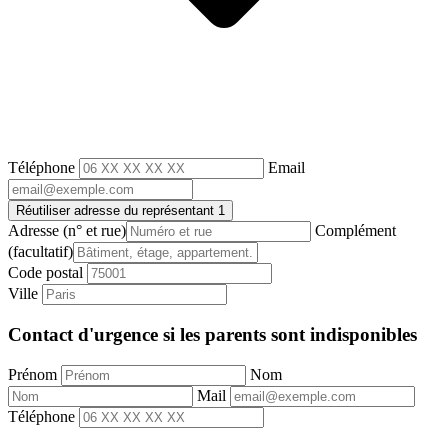
Téléphone
Email
Réutiliser adresse du représentant 1
Adresse
(n° et rue)
Complément
(facultatif)
Code postal
Ville
Contact d'urgence si les parents sont indisponibles
Prénom
Nom
Mail
Téléphone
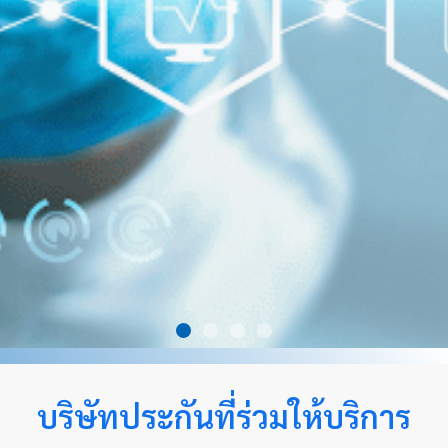
บริษัทประกันที่ร่วมให้บริการ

### Task to carry out
Leaving every picture aside, repeat the listing exactly.

### Expected output
Téléphone
Email
Réutiliser adresse du représentant 1
Adresse
(n° et rue)
Complément
(facultatif)
Code postal
Ville
Contact d'urgence si les parents sont indisponibles
Prénom
Nom
Mail
Téléphone
บริษัทประกันที่ร่วมให้บริการ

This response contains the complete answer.